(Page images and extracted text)
○ ○ ○
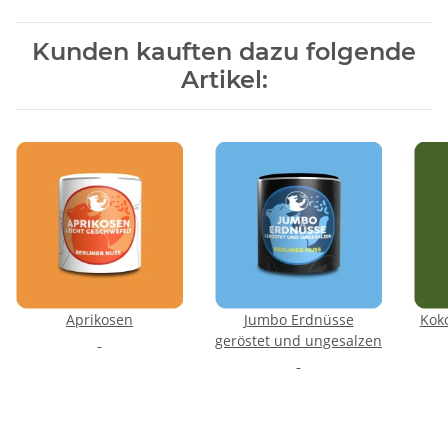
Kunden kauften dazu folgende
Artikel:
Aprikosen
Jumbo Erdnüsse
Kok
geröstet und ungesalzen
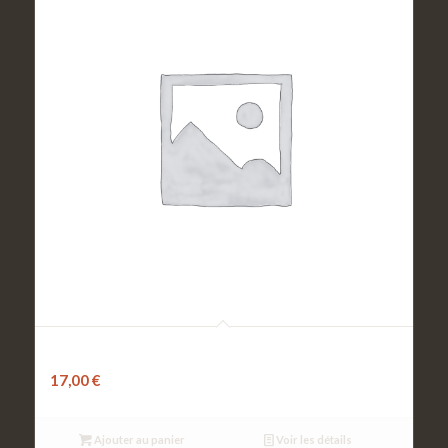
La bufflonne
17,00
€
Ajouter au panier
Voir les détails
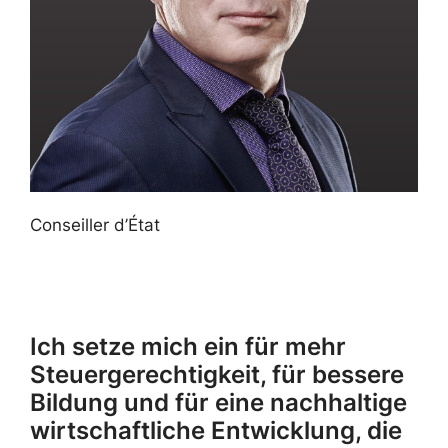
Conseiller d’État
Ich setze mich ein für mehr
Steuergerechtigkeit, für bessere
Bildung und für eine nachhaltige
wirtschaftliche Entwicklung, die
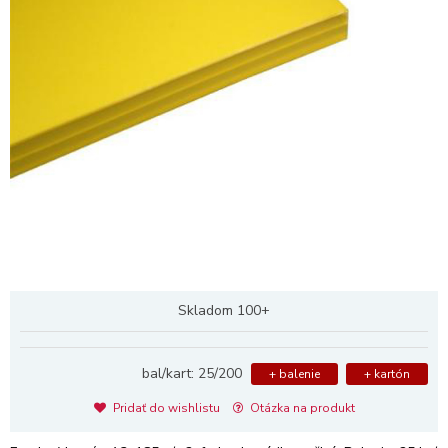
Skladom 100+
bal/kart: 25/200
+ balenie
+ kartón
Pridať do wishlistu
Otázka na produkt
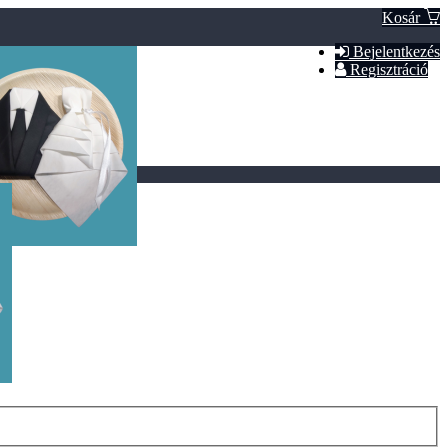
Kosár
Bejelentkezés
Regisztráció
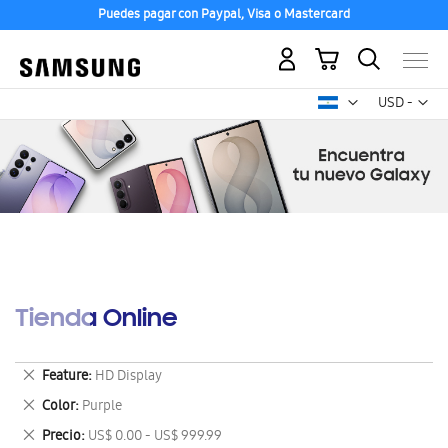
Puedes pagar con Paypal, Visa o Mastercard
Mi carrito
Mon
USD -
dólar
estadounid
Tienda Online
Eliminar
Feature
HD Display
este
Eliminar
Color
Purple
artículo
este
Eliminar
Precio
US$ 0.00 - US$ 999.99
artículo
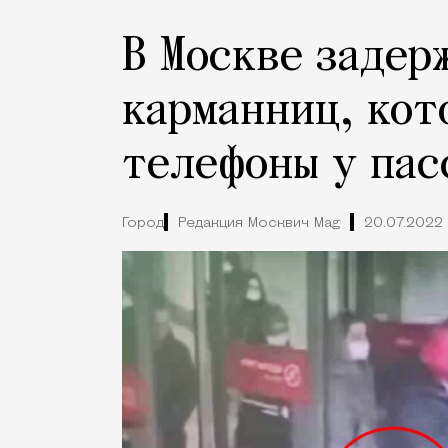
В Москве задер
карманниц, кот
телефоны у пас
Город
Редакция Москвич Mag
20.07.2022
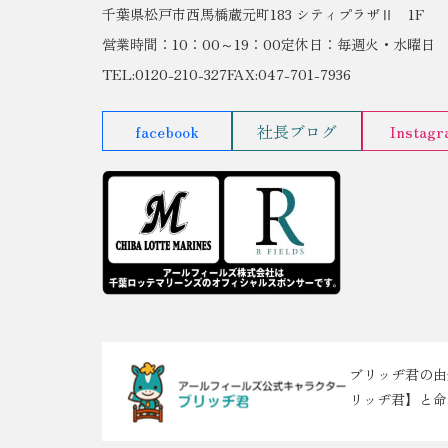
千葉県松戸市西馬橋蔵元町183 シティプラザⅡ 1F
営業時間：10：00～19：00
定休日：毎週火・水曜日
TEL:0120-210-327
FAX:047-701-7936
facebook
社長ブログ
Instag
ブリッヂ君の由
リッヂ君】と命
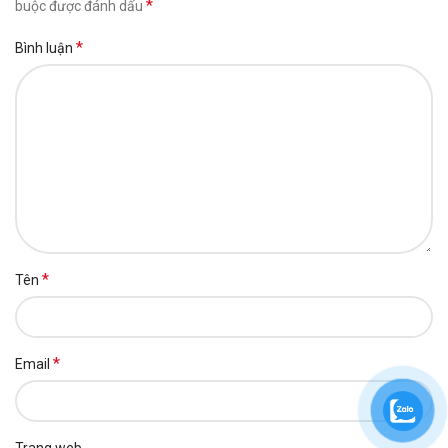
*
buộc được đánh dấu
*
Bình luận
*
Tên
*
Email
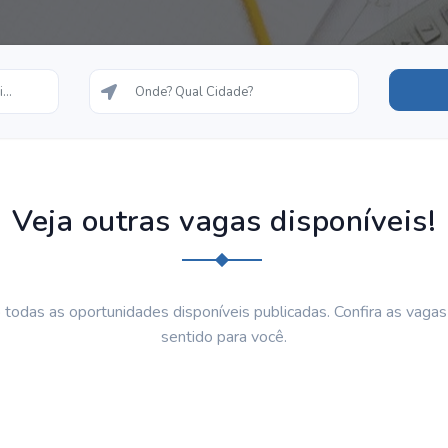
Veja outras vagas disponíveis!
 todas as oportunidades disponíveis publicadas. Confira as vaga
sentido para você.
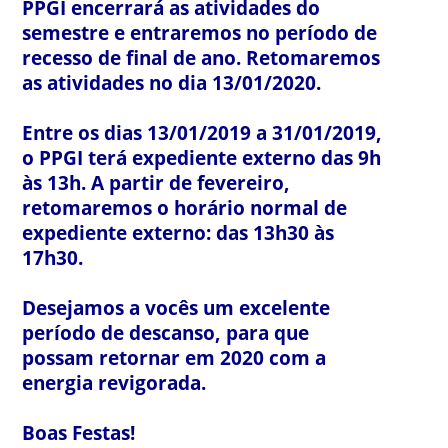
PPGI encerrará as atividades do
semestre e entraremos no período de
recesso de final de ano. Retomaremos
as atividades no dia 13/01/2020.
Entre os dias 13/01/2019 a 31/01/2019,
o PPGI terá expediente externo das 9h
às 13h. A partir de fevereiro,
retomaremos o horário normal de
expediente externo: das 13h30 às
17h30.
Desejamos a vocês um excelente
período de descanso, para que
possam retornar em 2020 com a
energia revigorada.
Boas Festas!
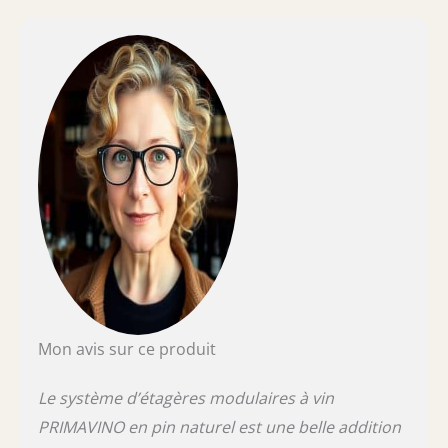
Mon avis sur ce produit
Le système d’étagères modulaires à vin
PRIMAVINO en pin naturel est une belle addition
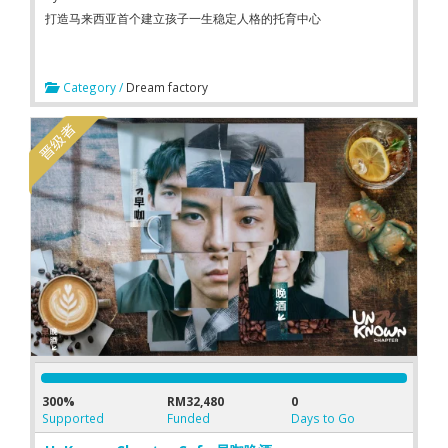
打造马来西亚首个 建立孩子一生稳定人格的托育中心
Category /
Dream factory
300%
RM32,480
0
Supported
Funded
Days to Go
○ ○ ○
EXERCISE AIM:
List every line above that contains the word "período".

EXERCISE ANSWER:
semestre e entraremos no período de
período de descanso, para que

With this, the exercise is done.